Data extracts.

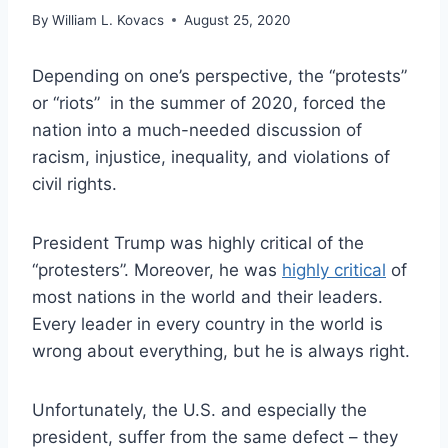
By
William L. Kovacs
August 25, 2020
Depending on one’s perspective, the “protests”
or “riots” in the summer of 2020, forced the
nation into a much-needed discussion of
racism, injustice, inequality, and violations of
civil rights.
President Trump was highly critical of the
“protesters”. Moreover, he was
highly critical
of
most nations in the world and their leaders.
Every leader in every country in the world is
wrong about everything, but he is always right.
Unfortunately, the U.S. and especially the
president, suffer from the same defect – they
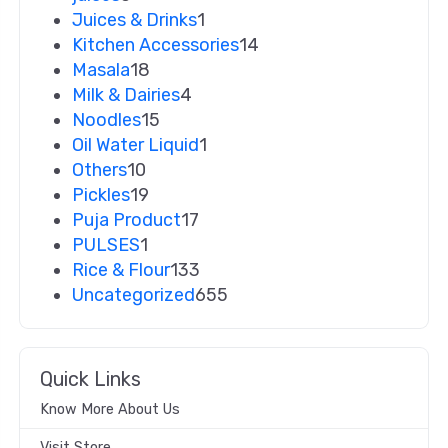
Juices & Drinks
1
Kitchen Accessories
14
Masala
18
Milk & Dairies
4
Noodles
15
Oil Water Liquid
1
Others
10
Pickles
19
Puja Product
17
PULSES
1
Rice & Flour
133
Uncategorized
655
Quick Links
Know More About Us
Visit Store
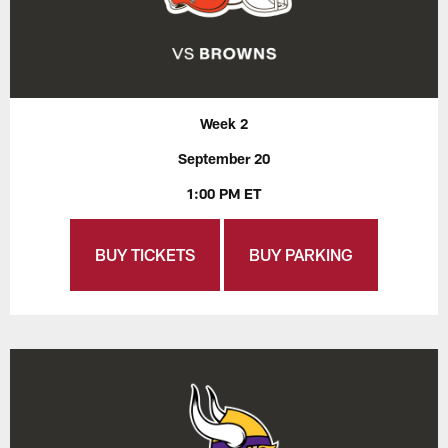
Week 2
September 20
1:00 PM ET
BUY TICKETS
BUY PARKING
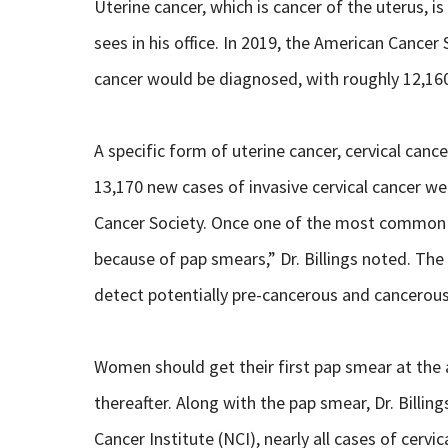
Uterine cancer, which is cancer of the uterus, 
sees in his office. In 2019, the American Cance
cancer would be diagnosed, with roughly 12,160
A specific form of uterine cancer, cervical can
13,170 new cases of invasive cervical cancer w
Cancer Society. Once one of the most common c
because of pap smears,” Dr. Billings noted. The
detect potentially pre-cancerous and cancerous 
Women should get their first pap smear at the a
thereafter. Along with the pap smear, Dr. Bill
Cancer Institute (NCI), nearly all cases of cerv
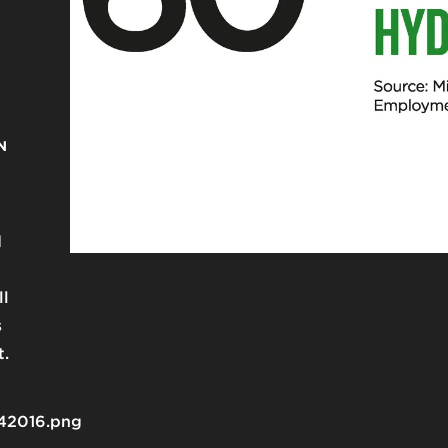
N
d
g
ll
s
t.
42016.png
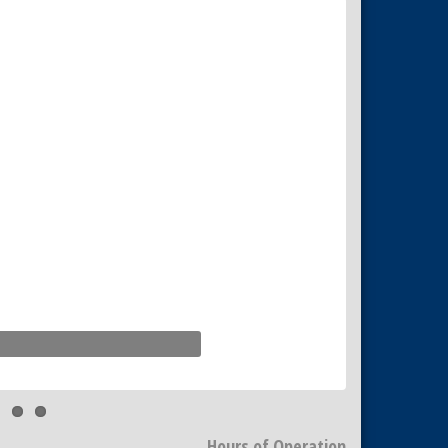
Hours of Operation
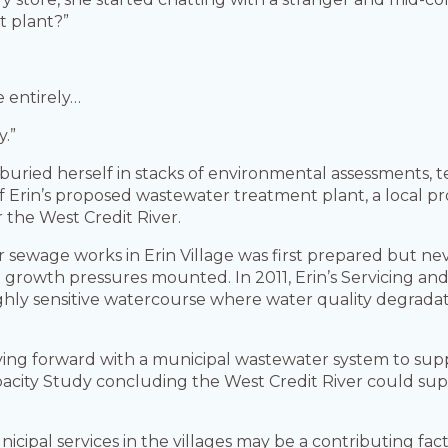
 plant?”
e entirely…
y.”
buried herself in stacks of environmental assessments, te
 Erin’s proposed wastewater treatment plant, a local pr
 the West Credit River.
r sewage works in Erin Village was first prepared but nev
al growth pressures mounted. In 2011, Erin’s Servicing a
highly sensitive watercourse where water quality degrada
g forward with a municipal wastewater system to suppo
apacity Study concluding the West Credit River could sup
unicipal services in the villages may be a contributing fa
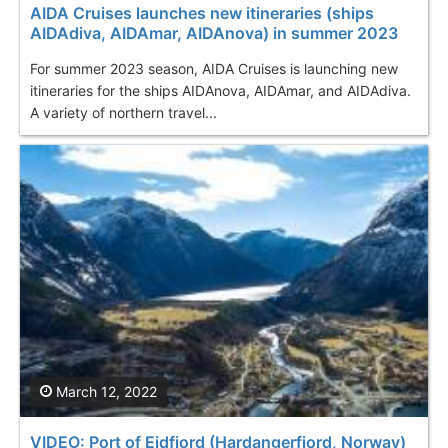
AIDA Cruises launches new itineraries (ships
AIDAdiva, AIDAmar, AIDAnova) in summer 2023
For summer 2023 season, AIDA Cruises is launching new
itineraries for the ships AIDAnova, AIDAmar, and AIDAdiva.
A variety of northern travel...
March 12, 2022
VIDEO: Port of Eidfjord (Hardangerfjord, Norway)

Problem details.
Output a verbatim copy of the lines from the line containing "al growth pressures" through the end of the data, both included, without any images.

Result below.
al growth pressures mounted. In 2011, Erin’s Servicing a
highly sensitive watercourse where water quality degrada
g forward with a municipal wastewater system to suppo
apacity Study concluding the West Credit River could sup
unicipal services in the villages may be a contributing fa
AIDA Cruises launches new itineraries (ships
AIDAdiva, AIDAmar, AIDAnova) in summer 2023
For summer 2023 season, AIDA Cruises is launching new
itineraries for the ships AIDAnova, AIDAmar, and AIDAdiva.
A variety of northern travel...
March 12, 2022
VIDEO: Port of Eidfjord (Hardangerfjord, Norway)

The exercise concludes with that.